__Task to carry out__
Each line in the entries below that holds the string "TRENCH" must be copied.

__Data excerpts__
• • • •

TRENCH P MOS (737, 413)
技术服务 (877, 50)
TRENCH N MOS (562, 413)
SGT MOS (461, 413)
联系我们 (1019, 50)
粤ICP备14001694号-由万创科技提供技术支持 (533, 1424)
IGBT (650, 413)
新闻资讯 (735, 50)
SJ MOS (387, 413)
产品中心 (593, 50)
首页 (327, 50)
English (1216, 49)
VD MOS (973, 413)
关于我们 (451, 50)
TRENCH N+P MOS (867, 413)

• • • •

__Answer below__
TRENCH P MOS (737, 413)
TRENCH N MOS (562, 413)
TRENCH N+P MOS (867, 413)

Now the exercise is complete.